• [Data excerpts]:
+--
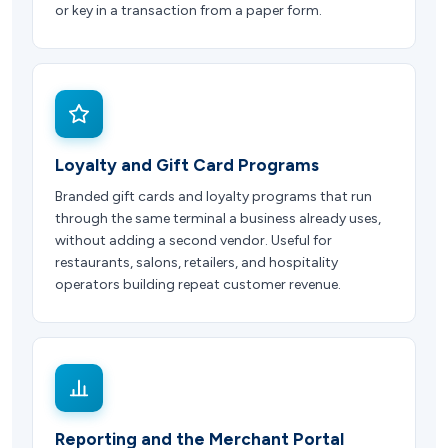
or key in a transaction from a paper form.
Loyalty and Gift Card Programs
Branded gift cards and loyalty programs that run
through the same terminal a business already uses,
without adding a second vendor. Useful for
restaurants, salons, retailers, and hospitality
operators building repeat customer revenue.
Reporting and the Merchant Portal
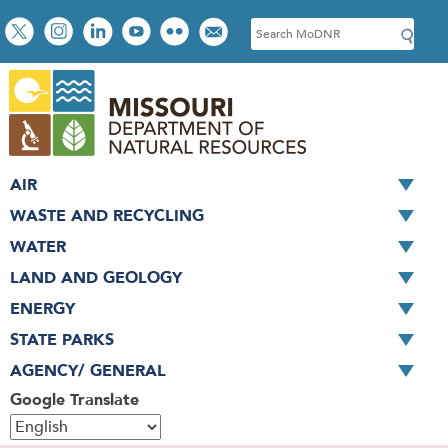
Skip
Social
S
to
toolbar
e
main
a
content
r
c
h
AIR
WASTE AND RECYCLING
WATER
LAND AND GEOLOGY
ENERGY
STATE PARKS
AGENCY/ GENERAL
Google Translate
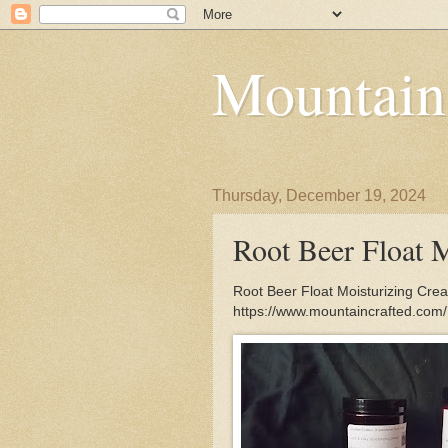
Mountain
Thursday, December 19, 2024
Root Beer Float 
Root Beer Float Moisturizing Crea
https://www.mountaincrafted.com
+--
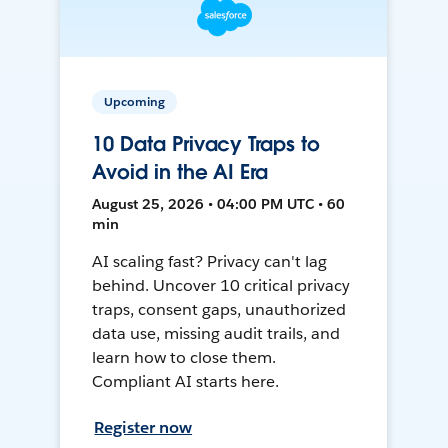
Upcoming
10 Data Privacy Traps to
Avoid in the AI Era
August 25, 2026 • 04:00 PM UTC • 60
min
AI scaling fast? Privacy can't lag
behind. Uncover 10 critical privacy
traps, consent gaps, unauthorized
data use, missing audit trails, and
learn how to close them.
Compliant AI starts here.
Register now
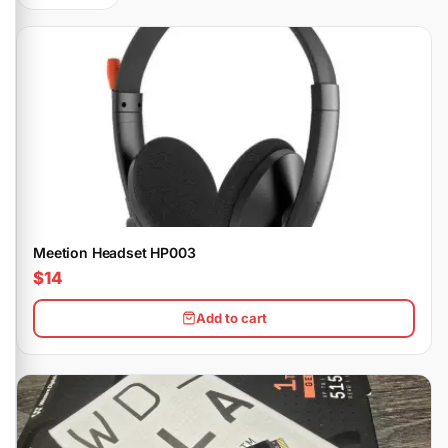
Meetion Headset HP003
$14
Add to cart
+--
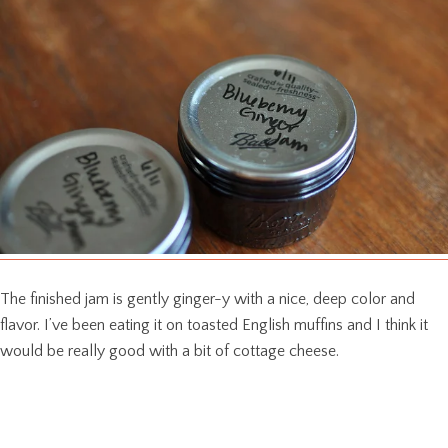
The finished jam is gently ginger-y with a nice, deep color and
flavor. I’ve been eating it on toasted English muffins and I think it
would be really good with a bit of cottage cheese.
+--
• [What this task involves]: Using the records above, print exactly the run of lines that starts with the line with "or key in a transaction from a paper form." and goes on through the line with "https://www.mountaincrafted.com", pictures excluded.

• [The completed task]:
or key in a transaction from a paper form.
Loyalty and Gift Card Programs
Branded gift cards and loyalty programs that run
through the same terminal a business already uses,
without adding a second vendor. Useful for
restaurants, salons, retailers, and hospitality
operators building repeat customer revenue.
Reporting and the Merchant Portal
Skip
Social
S
to
toolbar
e
main
a
content
r
c
h
AIR
WASTE AND RECYCLING
WATER
LAND AND GEOLOGY
ENERGY
STATE PARKS
AGENCY/ GENERAL
Google Translate
Mountain
Thursday, December 19, 2024
Root Beer Float 
Root Beer Float Moisturizing Crea
https://www.mountaincrafted.com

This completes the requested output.